United States v. Perez

CourtCourt of Appeals for the Tenth Circuit
DecidedApril 20, 1998
Docket96-1216
StatusUnpublished

This text of United States v. Perez (United States v. Perez) is published on Counsel Stack Legal Research, covering Court of Appeals for the Tenth Circuit primary law. Counsel Stack provides free access to over 12 million legal documents including statutes, case law, regulations, and constitutions.

Bluebook
United States v. Perez, (10th Cir. 1998).

Opinion

F I L E D United States Court of Appeals Tenth Circuit UNITED STATES COURT OF APPEALS APR 20 1998 TENTH CIRCUIT PATRICK FISHER Clerk

UNITED STATES OF AMERICA,

Plaintiff-Appellee, No. 96-1216 v. (District of Colorado) (D.C. No. 95-CR-19-S) ERENIO CARRANCO PEREZ,

Defendant-Appellant.

ORDER AND JUDGMENT *

Before TACHA, LUCERO, and MURPHY, Circuit Judges.

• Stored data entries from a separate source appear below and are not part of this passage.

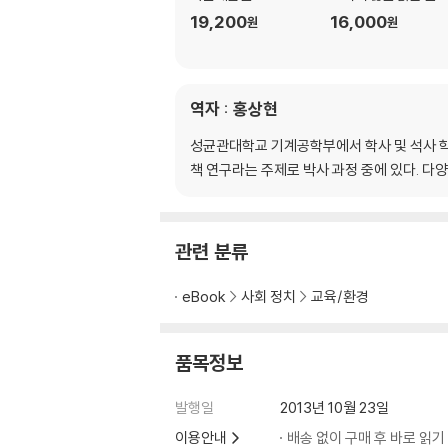
19,200
16,000
원
원
역자 : 홍상현
성균관대학교 기계공학부에서 학사 및 석사 학
책 연구라는 주제로 박사 과정 중에 있다. 다
관련 분류
eBook
사회 정치
교육/환경
품목정보
발행일
2013년 10월 23일
이용안내
배송 없이 구매 후 바로 읽기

Defendant Erenio C. Perez was found guilty of various drug trafficking and

firearm charges. He appeals his convictions, arguing the district court erred in

denying his motion to suppress evidence seized pursuant to four search warrants.

This court affirms.

* This order and judgment is not binding precedent, except under the doctrines of law of the case, res judicata and collateral estoppel. The court generally disfavors the citation of orders and judgments; nevertheless, an order and judgment may be cited under the terms and conditions of 10th Cir. R. 36.3. I. BACKGROUND

In October 1994, the Colorado Springs Police Department began working

with agents from the Drug Enforcement Administration (DEA) after receiving

information from a confidential informant that several individuals, including an

individual later identified as Defendant, were members of a methamphetamine

and ephedrine trafficking organization in Colorado Springs. On November 20,

1994, at the direction of officers, the informant and another individual made a

controlled buy of methamphetamine from Defendant.

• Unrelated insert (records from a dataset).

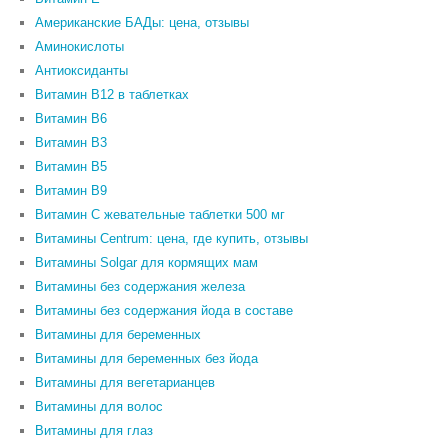
Американские БАДы: цена, отзывы
Аминокислоты
Антиоксиданты
Витамин B12 в таблетках
Витамин B6
Витамин В3
Витамин В5
Витамин В9
Витамин С жевательные таблетки 500 мг
Витамины Centrum: цена, где купить, отзывы
Витамины Solgar для кормящих мам
Витамины без содержания железа
Витамины без содержания йода в составе
Витамины для беременных
Витамины для беременных без йода
Витамины для вегетарианцев
Витамины для волос
Витамины для глаз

On December 31, 1994, a detective from the Sheriff’s Department in

Fremont County, Colorado, came upon a large U-haul truck stuck in a ditch. The

truck contained approximately twenty-one barrels of ephedrine, a precursor

chemical used to manufacture methamphetamine. The driver of the truck, Ricardo

Perez, was arrested and interviewed by DEA agents and Colorado Springs police.

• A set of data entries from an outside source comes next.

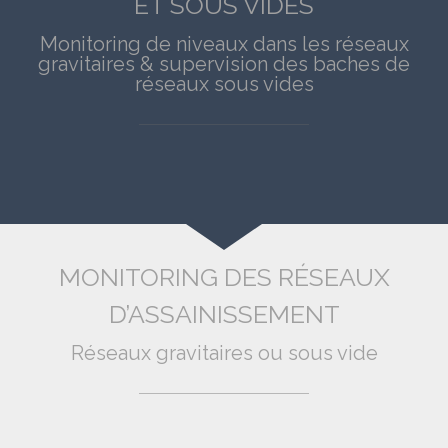
ET SOUS VIDES
Monitoring de niveaux dans les réseaux
gravitaires & supervision des baches de
réseaux sous vides
MONITORING DES RÉSEAUX
D’ASSAINISSEMENT
Réseaux gravitaires ou sous vide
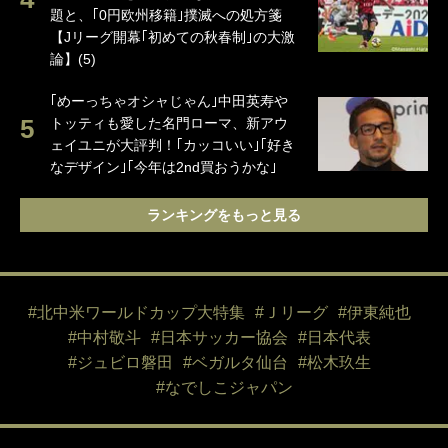
題と、｢0円欧州移籍｣撲滅への処方箋
【Jリーグ開幕｢初めての秋春制｣の大激
論】(5)
｢めーっちゃオシャじゃん｣中田英寿や
トッティも愛した名門ローマ、新アウ
ェイユニが大評判！｢カッコいい｣｢好き
なデザイン｣｢今年は2nd買おうかな｣
ランキングをもっと見る
#北中米ワールドカップ大特集
#Ｊリーグ
#伊東純也
#中村敬斗
#日本サッカー協会
#日本代表
#ジュビロ磐田
#ベガルタ仙台
#松木玖生
#なでしこジャパン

Ricardo told the officers that he and his brother, Defendant, were involved in

distributing methamphetamine in the Colorado Springs area. Ricardo further told

the officers about two properties, one located in Custer County and the other

located in Fremont County, Colorado, where drugs and ephedrine were stored.

The next day, January 1, 1995, the officers obtained search warrants for the

properties and, with Ricardo’s aid, executed the warrants.

-2- During the search of the Custer property, officers found methamphetamine,

other illicit drugs, ammunition, firearms, a bulletproof vest, and a vehicle with

two hidden compartments. In an RV on the Custer property, officers found

$84,000 in cash, firearms, and a triple beam scale. While searching the Fremont

property, officers found numerous barrels of ephedrine, a firearm, and

ammunition.

On the same day the search warrants for the Custer and Fremont properties

were executed, Defendant was arrested by Colorado Springs police after leaving

his residence at 5820 Del Rey Drive in a yellow International Scout with

temporary license tags. The vehicle was impounded and a detective later obtained

a search warrant for both the vehicle and the residence. During the search of the

vehicle, officers found throwing stars, a night vision scope, a firearm, and $7000

in cash. In the residence, officers found an empty barrel with the name and

address of the Chemins Company, $6580 in cash, and torn records regarding the

purchase of the Custer property.

II. MOTION TO SUPPRESS

Defendant raises several arguments under the Fourth Amendment to support

his challenge of the district court’s denial of his motion to suppress the evidence

seized during the searches of the Custer property, the Fremont property, the

-3- vehicle, and his residence. 1 The Fourth Amendment provides that “no Warrants

shall issue, but upon probable cause, supported by Oath or affirmation, and

particularly describing the place to be searched, and the persons or things to be

seized.” U.S. Const. amend. IV.

On appeal from the denial of a motion to suppress, this court views the

evidence in the light most favorable to the government and accepts the district

court’s factual findings unless clearly erroneous. See United States v.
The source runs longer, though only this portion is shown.